TASK BRIEF – Before you finish, make sure every line below has been written out exactly.

Stored data:
· · · · · · ·

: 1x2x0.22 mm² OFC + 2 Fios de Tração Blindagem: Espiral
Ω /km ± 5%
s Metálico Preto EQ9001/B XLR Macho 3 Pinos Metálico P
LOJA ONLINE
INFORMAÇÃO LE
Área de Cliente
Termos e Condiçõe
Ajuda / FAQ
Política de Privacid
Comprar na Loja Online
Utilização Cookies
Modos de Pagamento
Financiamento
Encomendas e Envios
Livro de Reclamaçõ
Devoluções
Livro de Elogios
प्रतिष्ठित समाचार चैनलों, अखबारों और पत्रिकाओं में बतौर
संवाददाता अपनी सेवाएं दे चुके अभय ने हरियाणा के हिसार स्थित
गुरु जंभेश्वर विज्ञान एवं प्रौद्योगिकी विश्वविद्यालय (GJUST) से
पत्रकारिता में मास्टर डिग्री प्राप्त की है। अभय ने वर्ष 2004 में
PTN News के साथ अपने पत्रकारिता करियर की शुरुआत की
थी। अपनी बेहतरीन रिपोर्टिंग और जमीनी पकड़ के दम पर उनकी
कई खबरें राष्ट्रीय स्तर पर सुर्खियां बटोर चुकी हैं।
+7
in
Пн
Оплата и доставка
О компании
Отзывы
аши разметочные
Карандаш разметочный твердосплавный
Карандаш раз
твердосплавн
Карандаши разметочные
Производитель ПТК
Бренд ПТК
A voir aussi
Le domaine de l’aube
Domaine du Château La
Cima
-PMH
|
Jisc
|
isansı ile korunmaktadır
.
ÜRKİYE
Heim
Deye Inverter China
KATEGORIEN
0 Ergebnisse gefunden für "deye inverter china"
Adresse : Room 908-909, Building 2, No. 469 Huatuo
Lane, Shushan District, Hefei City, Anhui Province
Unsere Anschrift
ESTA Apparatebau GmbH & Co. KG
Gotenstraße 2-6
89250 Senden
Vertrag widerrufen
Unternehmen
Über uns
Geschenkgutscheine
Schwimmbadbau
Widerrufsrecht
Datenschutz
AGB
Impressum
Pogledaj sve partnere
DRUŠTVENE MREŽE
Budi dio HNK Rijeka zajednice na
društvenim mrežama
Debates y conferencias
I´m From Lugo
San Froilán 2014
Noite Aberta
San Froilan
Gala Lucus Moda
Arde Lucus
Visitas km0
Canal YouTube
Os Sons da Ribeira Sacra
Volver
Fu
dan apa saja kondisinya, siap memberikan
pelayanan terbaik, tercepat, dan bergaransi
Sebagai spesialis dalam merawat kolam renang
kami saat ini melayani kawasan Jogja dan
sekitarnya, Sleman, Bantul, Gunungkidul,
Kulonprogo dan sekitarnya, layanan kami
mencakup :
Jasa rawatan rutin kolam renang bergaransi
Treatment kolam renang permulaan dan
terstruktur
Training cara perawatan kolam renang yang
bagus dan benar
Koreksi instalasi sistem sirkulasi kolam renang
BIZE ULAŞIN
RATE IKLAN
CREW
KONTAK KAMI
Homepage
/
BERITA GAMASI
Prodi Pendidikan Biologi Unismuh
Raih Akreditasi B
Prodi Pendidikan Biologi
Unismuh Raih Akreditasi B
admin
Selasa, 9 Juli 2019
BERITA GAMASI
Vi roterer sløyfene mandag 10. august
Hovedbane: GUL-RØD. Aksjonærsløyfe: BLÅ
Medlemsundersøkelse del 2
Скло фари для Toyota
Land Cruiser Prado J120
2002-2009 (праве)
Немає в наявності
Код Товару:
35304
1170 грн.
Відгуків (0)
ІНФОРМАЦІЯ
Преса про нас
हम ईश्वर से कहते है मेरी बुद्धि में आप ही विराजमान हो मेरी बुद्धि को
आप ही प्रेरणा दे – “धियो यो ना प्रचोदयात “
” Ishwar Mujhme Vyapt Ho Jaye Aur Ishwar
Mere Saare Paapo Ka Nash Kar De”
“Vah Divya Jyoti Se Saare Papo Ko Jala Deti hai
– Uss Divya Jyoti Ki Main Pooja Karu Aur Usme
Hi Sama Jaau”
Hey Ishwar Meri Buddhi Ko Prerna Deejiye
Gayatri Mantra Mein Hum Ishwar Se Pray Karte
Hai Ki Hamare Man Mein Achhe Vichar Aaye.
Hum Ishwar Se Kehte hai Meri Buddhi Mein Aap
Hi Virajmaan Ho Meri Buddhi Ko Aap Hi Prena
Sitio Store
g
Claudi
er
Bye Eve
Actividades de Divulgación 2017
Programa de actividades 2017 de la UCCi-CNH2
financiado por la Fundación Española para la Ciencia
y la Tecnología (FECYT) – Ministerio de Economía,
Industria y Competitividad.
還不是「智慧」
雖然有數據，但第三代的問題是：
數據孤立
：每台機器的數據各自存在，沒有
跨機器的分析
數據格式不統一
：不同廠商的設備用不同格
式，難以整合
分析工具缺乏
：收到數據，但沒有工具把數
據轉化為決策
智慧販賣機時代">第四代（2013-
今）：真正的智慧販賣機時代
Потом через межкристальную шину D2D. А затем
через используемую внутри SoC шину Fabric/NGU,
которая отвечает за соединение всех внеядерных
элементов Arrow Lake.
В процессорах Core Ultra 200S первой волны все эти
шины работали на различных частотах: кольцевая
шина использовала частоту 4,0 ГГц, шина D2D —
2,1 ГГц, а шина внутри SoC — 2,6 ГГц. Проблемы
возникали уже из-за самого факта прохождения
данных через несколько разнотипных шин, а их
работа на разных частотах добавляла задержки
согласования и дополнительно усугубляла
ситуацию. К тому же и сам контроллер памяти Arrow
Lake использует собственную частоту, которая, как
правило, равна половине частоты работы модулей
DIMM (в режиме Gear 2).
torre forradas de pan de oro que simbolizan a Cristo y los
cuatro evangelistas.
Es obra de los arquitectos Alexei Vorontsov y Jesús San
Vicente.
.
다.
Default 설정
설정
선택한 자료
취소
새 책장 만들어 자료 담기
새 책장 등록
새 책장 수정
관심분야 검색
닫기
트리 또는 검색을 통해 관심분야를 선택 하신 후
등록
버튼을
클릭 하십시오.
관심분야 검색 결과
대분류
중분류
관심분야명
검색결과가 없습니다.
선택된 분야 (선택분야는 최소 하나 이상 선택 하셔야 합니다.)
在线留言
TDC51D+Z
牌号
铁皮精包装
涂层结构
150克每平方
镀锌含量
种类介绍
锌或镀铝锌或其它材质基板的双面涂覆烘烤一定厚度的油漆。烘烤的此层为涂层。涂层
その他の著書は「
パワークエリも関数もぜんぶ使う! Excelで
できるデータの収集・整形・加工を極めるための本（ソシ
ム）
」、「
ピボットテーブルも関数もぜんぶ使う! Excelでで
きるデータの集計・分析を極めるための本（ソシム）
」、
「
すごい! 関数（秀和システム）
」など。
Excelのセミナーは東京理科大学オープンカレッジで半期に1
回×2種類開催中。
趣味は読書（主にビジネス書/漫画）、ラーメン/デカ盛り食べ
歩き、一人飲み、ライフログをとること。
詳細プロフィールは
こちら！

· · · · · · ·

EXERCISE RESPONSE –
: 1x2x0.22 mm² OFC + 2 Fios de Tração Blindagem: Espiral
Ω /km ± 5%
s Metálico Preto EQ9001/B XLR Macho 3 Pinos Metálico P
LOJA ONLINE
INFORMAÇÃO LE
Área de Cliente
Termos e Condiçõe
Ajuda / FAQ
Política de Privacid
Comprar na Loja Online
Utilização Cookies
Modos de Pagamento
Financiamento
Encomendas e Envios
Livro de Reclamaçõ
Devoluções
Livro de Elogios
प्रतिष्ठित समाचार चैनलों, अखबारों और पत्रिकाओं में बतौर
संवाददाता अपनी सेवाएं दे चुके अभय ने हरियाणा के हिसार स्थित
गुरु जंभेश्वर विज्ञान एवं प्रौद्योगिकी विश्वविद्यालय (GJUST) से
पत्रकारिता में मास्टर डिग्री प्राप्त की है। अभय ने वर्ष 2004 में
PTN News के साथ अपने पत्रकारिता करियर की शुरुआत की
थी। अपनी बेहतरीन रिपोर्टिंग और जमीनी पकड़ के दम पर उनकी
कई खबरें राष्ट्रीय स्तर पर सुर्खियां बटोर चुकी हैं।
+7
in
Пн
Оплата и доставка
О компании
Отзывы
аши разметочные
Карандаш разметочный твердосплавный
Карандаш раз
твердосплавн
Карандаши разметочные
Производитель ПТК
Бренд ПТК
A voir aussi
Le domaine de l’aube
Domaine du Château La
Cima
-PMH
|
Jisc
|
isansı ile korunmaktadır
.
ÜRKİYE
Heim
Deye Inverter China
KATEGORIEN
0 Ergebnisse gefunden für "deye inverter china"
Adresse : Room 908-909, Building 2, No. 469 Huatuo
Lane, Shushan District, Hefei City, Anhui Province
Unsere Anschrift
ESTA Apparatebau GmbH & Co. KG
Gotenstraße 2-6
89250 Senden
Vertrag widerrufen
Unternehmen
Über uns
Geschenkgutscheine
Schwimmbadbau
Widerrufsrecht
Datenschutz
AGB
Impressum
Pogledaj sve partnere
DRUŠTVENE MREŽE
Budi dio HNK Rijeka zajednice na
društvenim mrežama
Debates y conferencias
I´m From Lugo
San Froilán 2014
Noite Aberta
San Froilan
Gala Lucus Moda
Arde Lucus
Visitas km0
Canal YouTube
Os Sons da Ribeira Sacra
Volver
Fu
dan apa saja kondisinya, siap memberikan
pelayanan terbaik, tercepat, dan bergaransi
Sebagai spesialis dalam merawat kolam renang
kami saat ini melayani kawasan Jogja dan
sekitarnya, Sleman, Bantul, Gunungkidul,
Kulonprogo dan sekitarnya, layanan kami
mencakup :
Jasa rawatan rutin kolam renang bergaransi
Treatment kolam renang permulaan dan
terstruktur
Training cara perawatan kolam renang yang
bagus dan benar
Koreksi instalasi sistem sirkulasi kolam renang
BIZE ULAŞIN
RATE IKLAN
CREW
KONTAK KAMI
Homepage
/
BERITA GAMASI
Prodi Pendidikan Biologi Unismuh
Raih Akreditasi B
Prodi Pendidikan Biologi
Unismuh Raih Akreditasi B
admin
Selasa, 9 Juli 2019
BERITA GAMASI
Vi roterer sløyfene mandag 10. august
Hovedbane: GUL-RØD. Aksjonærsløyfe: BLÅ
Medlemsundersøkelse del 2
Скло фари для Toyota
Land Cruiser Prado J120
2002-2009 (праве)
Немає в наявності
Код Товару:
35304
1170 грн.
Відгуків (0)
ІНФОРМАЦІЯ
Преса про нас
हम ईश्वर से कहते है मेरी बुद्धि में आप ही विराजमान हो मेरी बुद्धि को
आप ही प्रेरणा दे – “धियो यो ना प्रचोदयात “
” Ishwar Mujhme Vyapt Ho Jaye Aur Ishwar
Mere Saare Paapo Ka Nash Kar De”
“Vah Divya Jyoti Se Saare Papo Ko Jala Deti hai
– Uss Divya Jyoti Ki Main Pooja Karu Aur Usme
Hi Sama Jaau”
Hey Ishwar Meri Buddhi Ko Prerna Deejiye
Gayatri Mantra Mein Hum Ishwar Se Pray Karte
Hai Ki Hamare Man Mein Achhe Vichar Aaye.
Hum Ishwar Se Kehte hai Meri Buddhi Mein Aap
Hi Virajmaan Ho Meri Buddhi Ko Aap Hi Prena
Sitio Store
g
Claudi
er
Bye Eve
Actividades de Divulgación 2017
Programa de actividades 2017 de la UCCi-CNH2
financiado por la Fundación Española para la Ciencia
y la Tecnología (FECYT) – Ministerio de Economía,
Industria y Competitividad.
還不是「智慧」
雖然有數據，但第三代的問題是：
數據孤立
：每台機器的數據各自存在，沒有
跨機器的分析
數據格式不統一
：不同廠商的設備用不同格
式，難以整合
分析工具缺乏
：收到數據，但沒有工具把數
據轉化為決策
智慧販賣機時代">第四代（2013-
今）：真正的智慧販賣機時代
Потом через межкристальную шину D2D. А затем
через используемую внутри SoC шину Fabric/NGU,
которая отвечает за соединение всех внеядерных
элементов Arrow Lake.
В процессорах Core Ultra 200S первой волны все эти
шины работали на различных частотах: кольцевая
шина использовала частоту 4,0 ГГц, шина D2D —
2,1 ГГц, а шина внутри SoC — 2,6 ГГц. Проблемы
возникали уже из-за самого факта прохождения
данных через несколько разнотипных шин, а их
работа на разных частотах добавляла задержки
согласования и дополнительно усугубляла
ситуацию. К тому же и сам контроллер памяти Arrow
Lake использует собственную частоту, которая, как
правило, равна половине частоты работы модулей
DIMM (в режиме Gear 2).
torre forradas de pan de oro que simbolizan a Cristo y los
cuatro evangelistas.
Es obra de los arquitectos Alexei Vorontsov y Jesús San
Vicente.
.
다.
Default 설정
설정
선택한 자료
취소
새 책장 만들어 자료 담기
새 책장 등록
새 책장 수정
관심분야 검색
닫기
트리 또는 검색을 통해 관심분야를 선택 하신 후
등록
버튼을
클릭 하십시오.
관심분야 검색 결과
대분류
중분류
관심분야명
검색결과가 없습니다.
선택된 분야 (선택분야는 최소 하나 이상 선택 하셔야 합니다.)
在线留言
TDC51D+Z
牌号
铁皮精包装
涂层结构
150克每平方
镀锌含量
种类介绍
锌或镀铝锌或其它材质基板的双面涂覆烘烤一定厚度的油漆。烘烤的此层为涂层。涂层
その他の著書は「
パワークエリも関数もぜんぶ使う! Excelで
できるデータの収集・整形・加工を極めるための本（ソシ
ム）
」、「
ピボットテーブルも関数もぜんぶ使う! Excelでで
きるデータの集計・分析を極めるための本（ソシム）
」、
「
すごい! 関数（秀和システム）
」など。
Excelのセミナーは東京理科大学オープンカレッジで半期に1
回×2種類開催中。
趣味は読書（主にビジネス書/漫画）、ラーメン/デカ盛り食べ
歩き、一人飲み、ライフログをとること。
詳細プロフィールは
こちら！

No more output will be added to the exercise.